§ Task item
Pull every line with "باید" from the data.

(Data extracted from a collection)
BEGIN
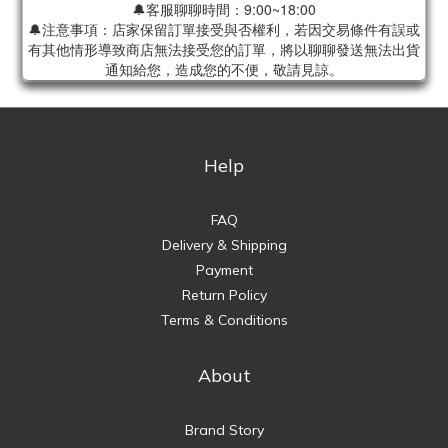
🔔客服聊聊時間：9:00~18:00
🔔注意事項：店家保留訂單接受與否權利，若因交易條件有誤或
有其他情形導致商店無法接受您的訂單，將以聊聊發送無法出貨
通知給您，造成您的不便，敬請見諒。
Help
FAQ
Delivery & Shipping
Payment
Return Policy
Terms & Conditions
About
Brand Story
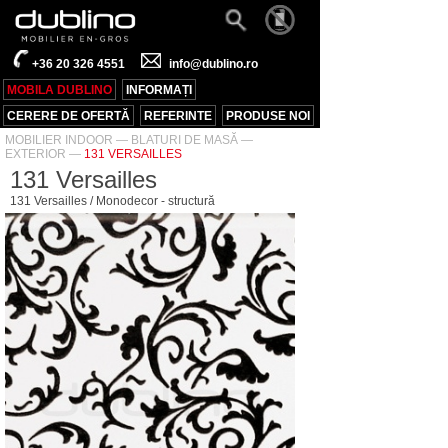
+36 20 326 4551
info@dublino.ro
MOBILA DUBLINO
INFORMAȚI
CERERE DE OFERTĂ
REFERINTE
PRODUSE NOI
MOBILIER INDOOR
—
BLATURI DE MASĂ
—
EXTERIOR
—
131 VERSAILLES
131 Versailles
131 Versailles / Monodecor - structură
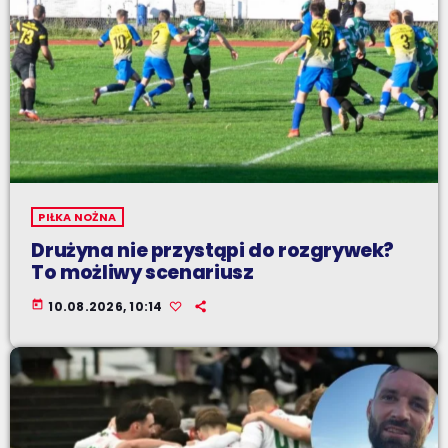
PIŁKA NOŻNA
Drużyna nie przystąpi do rozgrywek?
To możliwy scenariusz
today
10.08.2026, 10:14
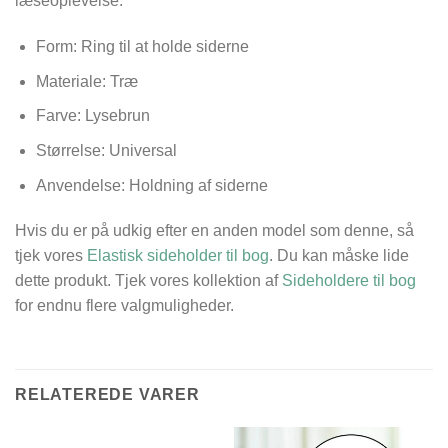
læseoplevelse.
Form: Ring til at holde siderne
Materiale: Træ
Farve: Lysebrun
Størrelse: Universal
Anvendelse: Holdning af siderne
Hvis du er på udkig efter en anden model som denne, så
tjek vores
Elastisk sideholder til bog
. Du kan måske lide
dette produkt. Tjek vores kollektion af
Sideholdere til bog
for endnu flere valgmuligheder.
RELATEREDE VARER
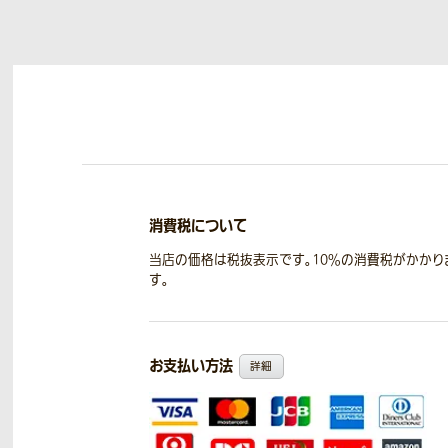
消費税について
当店の価格は税抜表示です。10％の消費税がかかり
す。
お支払い方法
詳細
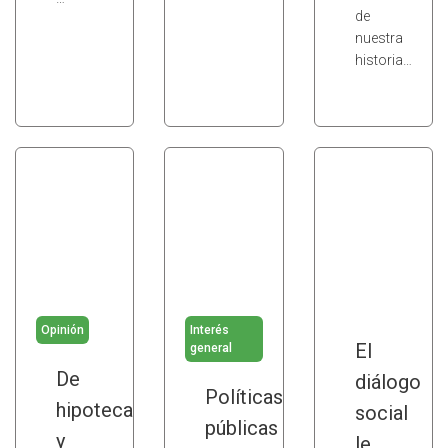
de
nuestra
historia…
Opinión
Interés
El
general
De
diálogo
Políticas
hipotecas
social
públicas
y
le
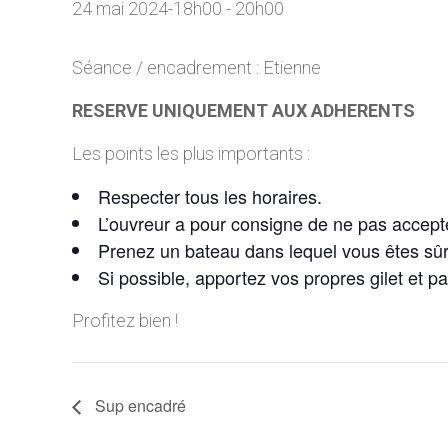
24 mai 2024-18h00
-
20h00
Séance / encadrement : Etienne
RESERVE UNIQUEMENT AUX ADHERENTS
Les points les plus importants :
Respecter tous les horaires.
L’ouvreur a pour consigne de ne pas accepte
Prenez un bateau dans lequel vous êtes sû
Si possible, apportez vos propres gilet et p
Profitez bien !
Sup encadré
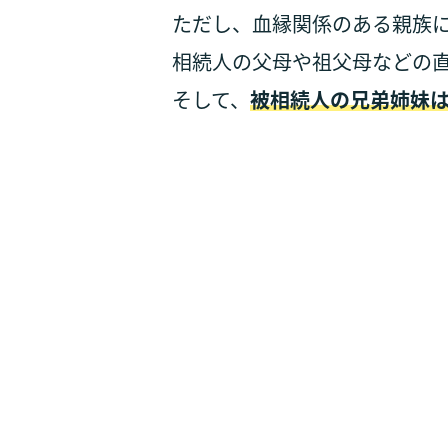
ただし、血縁関係のある親族に
相続人の父母や祖父母などの
そして、
被相続人の兄弟姉妹は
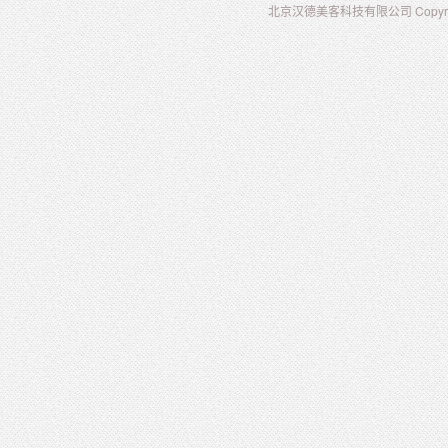
北京汉德美客科技有限公司 Copyright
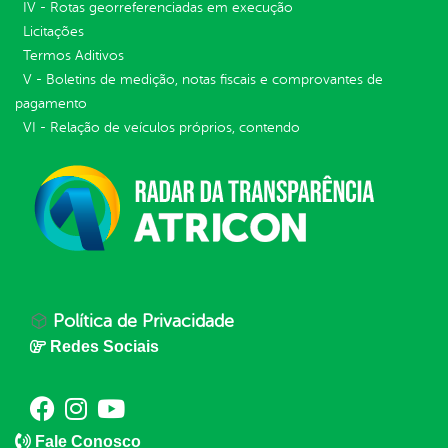
IV - Rotas georreferenciadas em execução
Licitações
Termos Aditivos
V - Boletins de medição, notas fiscais e comprovantes de
pagamento
VI - Relação de veículos próprios, contendo
Política de Privacidade
Redes Sociais
Fale Conosco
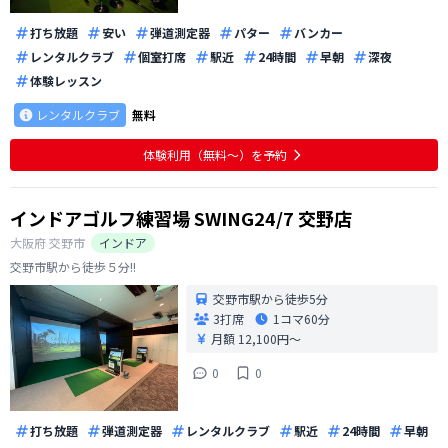
打ち放題
安い
弾道測定器
パター
バンカー
レンタルクラブ
個室打席
駅近
24時間
早朝
深夜
体験レッスン
レンタルクラブ
無料
体験利用（無料〜）を予約
インドアゴルフ練習場 SWING24/7 交野店
大阪府
交野市
インドア
交野市駅から徒歩５分!!
交野市駅から徒歩5分
3打席
1コマ
60分
月額 12,100円〜
0
0
打ち放題
弾道測定器
レンタルクラブ
駅近
24時間
早朝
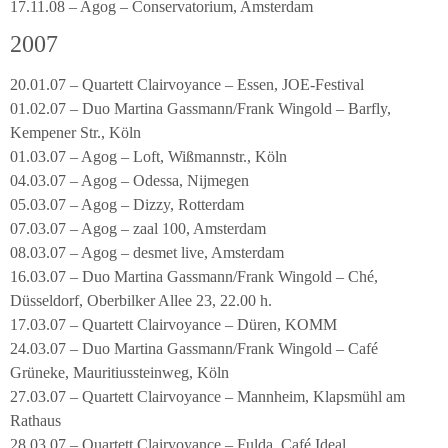
17.11.08 – Agog – Conservatorium, Amsterdam
2007
20.01.07 – Quartett Clairvoyance – Essen, JOE-Festival
01.02.07 – Duo Martina Gassmann/Frank Wingold – Barfly,
Kempener Str., Köln
01.03.07 – Agog – Loft, Wißmannstr., Köln
04.03.07 – Agog – Odessa, Nijmegen
05.03.07 – Agog – Dizzy, Rotterdam
07.03.07 – Agog – zaal 100, Amsterdam
08.03.07 – Agog – desmet live, Amsterdam
16.03.07 – Duo Martina Gassmann/Frank Wingold – Ché,
Düsseldorf, Oberbilker Allee 23, 22.00 h.
17.03.07 – Quartett Clairvoyance – Düren, KOMM
24.03.07 – Duo Martina Gassmann/Frank Wingold – Café
Grüneke, Mauritiussteinweg, Köln
27.03.07 – Quartett Clairvoyance – Mannheim, Klapsmühl am
Rathaus
28.03.07 – Quartett Clairvoyance – Fulda, Café Ideal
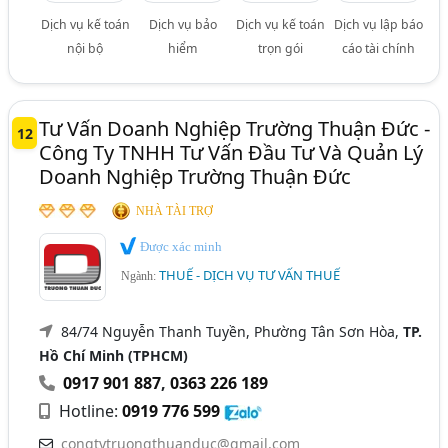
Dịch vụ kế toán
Dịch vụ bảo
Dịch vụ kế toán
Dịch vụ lập báo
nội bộ
hiểm
trọn gói
cáo tài chính
Tư Vấn Doanh Nghiệp Trường Thuận Đức -
12
Công Ty TNHH Tư Vấn Đầu Tư Và Quản Lý
Doanh Nghiệp Trường Thuận Đức
NHÀ TÀI TRỢ
Được xác minh
THUẾ - DỊCH VỤ TƯ VẤN THUẾ
Ngành:
84/74 Nguyễn Thanh Tuyền, Phường Tân Sơn Hòa,
TP.
Hồ Chí Minh (TPHCM)
0917 901 887
,
0363 226 189
Hotline:
0919 776 599
congtytruongthuanduc@gmail.com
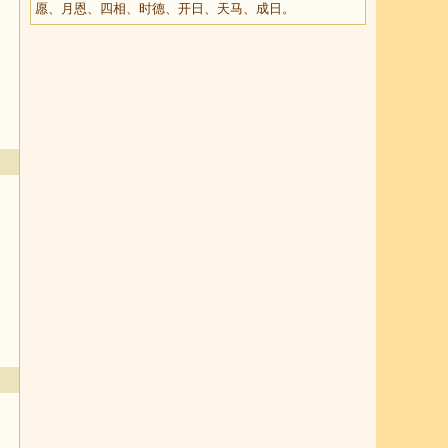
愿、月恩、四相、时德、开日、天马、成日。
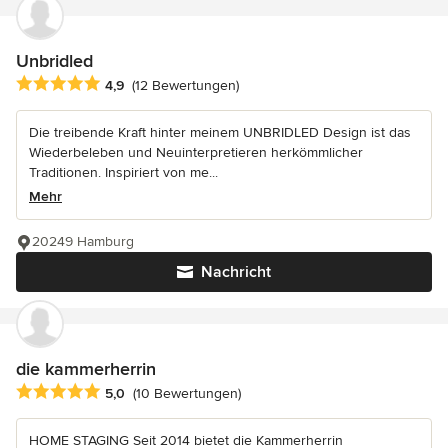
Unbridled
Durchschnittliche Bewertung: 4.9 von 5 Sternen
4,9
(12 Bewertungen)
Die treibende Kraft hinter meinem UNBRIDLED Design ist das
Wiederbeleben und Neuinterpretieren herkömmlicher
Traditionen. Inspiriert von me...
Mehr
20249 Hamburg
Nachricht
die kammerherrin
Durchschnittliche Bewertung: 5 von 5 Sternen
5,0
(10 Bewertungen)
HOME STAGING Seit 2014 bietet die Kammerherrin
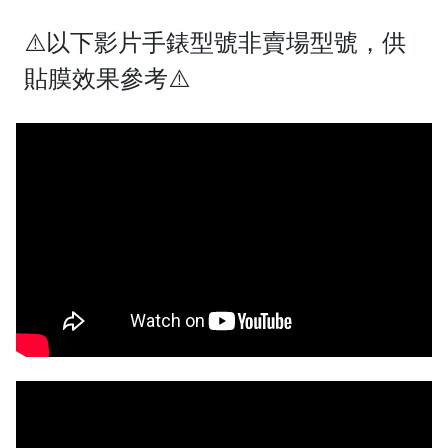
⚠️以下影片手錶型號非賣場型號，供
貼膜效果參考⚠️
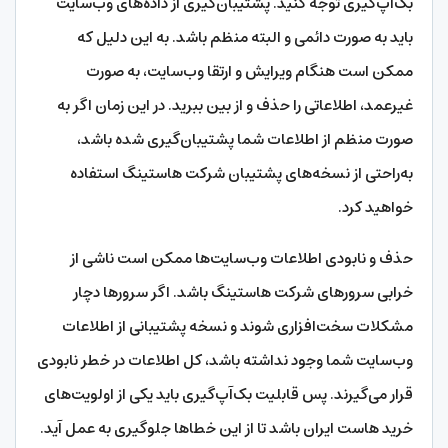
بک‌آپ‌گیری توجه کنید. پشتیبان‌گیری از داده‌های وب‌سایت
باید به صورت دائمی و البته منظم باشد. به این دلیل که
ممکن است هنگام ویرایش و ارتقا وب‌سایت، به صورت
غیرعمد، اطلاعاتی را حذف و از بین ببرید. در این زمان اگر به
صورت منظم از اطلاعات شما پشتیبان‌گیری شده باشد،
به‌راحتی از نسخه‌های پشتیبان شرکت هاستینگ استفاده
خواهید کرد.
حذف و نابودی اطلاعات وب‌سایت‌ها ممکن است ناشی از
خرابی سرورهای شرکت هاستینگ باشد. اگر سرورها دچار
مشکلات سخت‌افزاری شوند و نسخه پشتیبانی از اطلاعات
وب‌سایت شما وجود نداشته باشد، کل اطلاعات در خطر نابودی
قرار می‌گیرند. پس قابلیت بک‌آپ‌گیری باید یکی از اولویت‌های
خرید هاست ایران باشد تا از این خطاها جلوگیری به عمل آید.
END
§ Answer section
باید به صورت دائمی و البته منظم باشد. به این دلیل که
قرار می‌گیرند. پس قابلیت بک‌آپ‌گیری باید یکی از اولویت‌های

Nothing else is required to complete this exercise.